INSTRUCTIONS FOR THE TASK => Except for the pictures, output the records in full and exactly.

AVAILABLE RECORDS =>
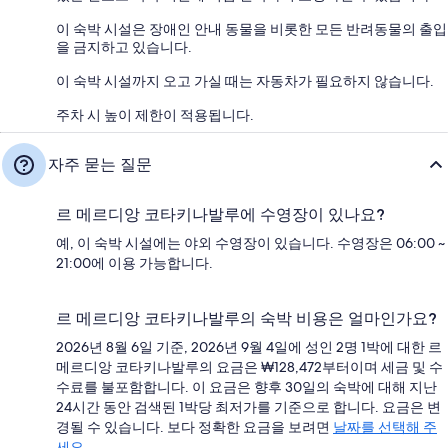
이 숙박 시설은 장애인 안내 동물을 비롯한 모든 반려동물의 출입
을 금지하고 있습니다.
이 숙박 시설까지 오고 가실 때는 자동차가 필요하지 않습니다.
주차 시 높이 제한이 적용됩니다.
자주 묻는 질문
르 메르디앙 코타키나발루에 수영장이 있나요?
예, 이 숙박 시설에는 야외 수영장이 있습니다. 수영장은 06:00 ~
21:00에 이용 가능합니다.
르 메르디앙 코타키나발루의 숙박 비용은 얼마인가요?
2026년 8월 6일 기준, 2026년 9월 4일에 성인 2명 1박에 대한 르
메르디앙 코타키나발루의 요금은 ₩128,472부터이며 세금 및 수
수료를 불포함합니다. 이 요금은 향후 30일의 숙박에 대해 지난
24시간 동안 검색된 1박당 최저가를 기준으로 합니다. 요금은 변
경될 수 있습니다. 보다 정확한 요금을 보려면
날짜를 선택해 주
세요
.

RESULT FOR THIS EXERCISE =>
이 숙박 시설은 장애인 안내 동물을 비롯한 모든 반려동물의 출입
을 금지하고 있습니다.
이 숙박 시설까지 오고 가실 때는 자동차가 필요하지 않습니다.
주차 시 높이 제한이 적용됩니다.
자주 묻는 질문
르 메르디앙 코타키나발루에 수영장이 있나요?
예, 이 숙박 시설에는 야외 수영장이 있습니다. 수영장은 06:00 ~
21:00에 이용 가능합니다.
르 메르디앙 코타키나발루의 숙박 비용은 얼마인가요?
2026년 8월 6일 기준, 2026년 9월 4일에 성인 2명 1박에 대한 르
메르디앙 코타키나발루의 요금은 ₩128,472부터이며 세금 및 수
수료를 불포함합니다. 이 요금은 향후 30일의 숙박에 대해 지난
24시간 동안 검색된 1박당 최저가를 기준으로 합니다. 요금은 변
경될 수 있습니다. 보다 정확한 요금을 보려면
날짜를 선택해 주
세요
.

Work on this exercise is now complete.